In the records, find every line with the word "Vatican" and copy it out.

.....

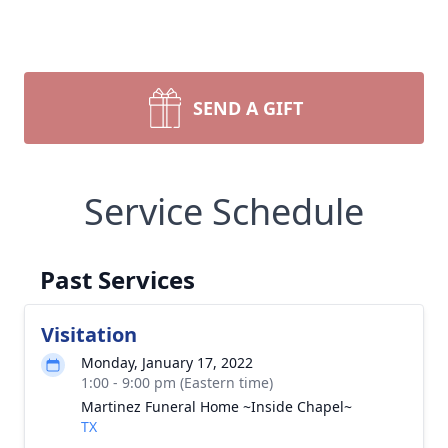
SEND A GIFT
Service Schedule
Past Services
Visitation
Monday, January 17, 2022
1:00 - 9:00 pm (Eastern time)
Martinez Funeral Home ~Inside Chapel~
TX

.....

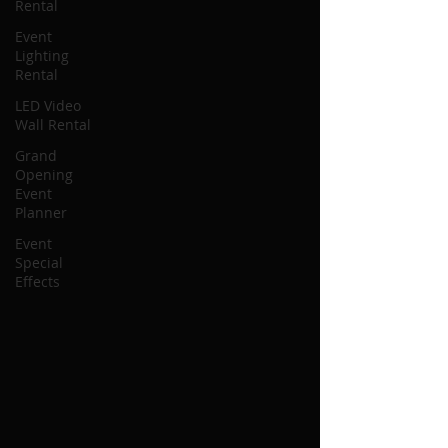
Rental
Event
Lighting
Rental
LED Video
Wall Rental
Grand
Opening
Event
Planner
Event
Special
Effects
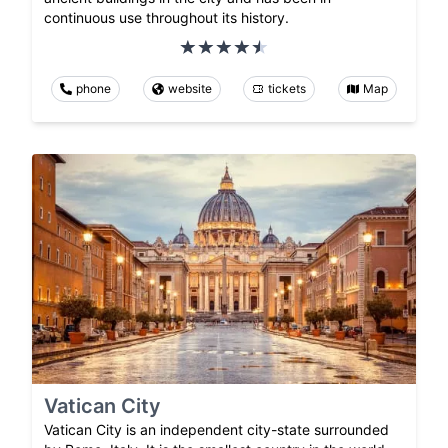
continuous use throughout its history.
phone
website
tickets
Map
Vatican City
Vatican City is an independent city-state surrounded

.....

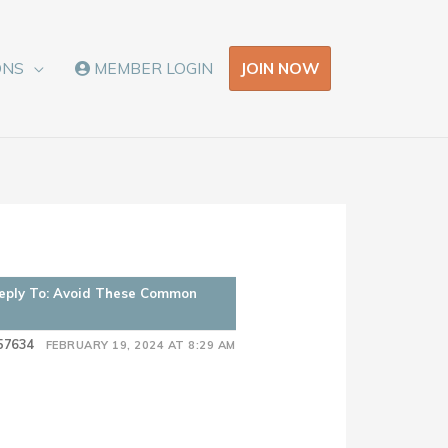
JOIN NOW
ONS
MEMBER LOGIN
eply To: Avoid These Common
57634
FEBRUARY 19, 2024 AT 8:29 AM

.....

• **TASK OUTPUT**
Vatican City
Vatican City is an independent city-state surrounded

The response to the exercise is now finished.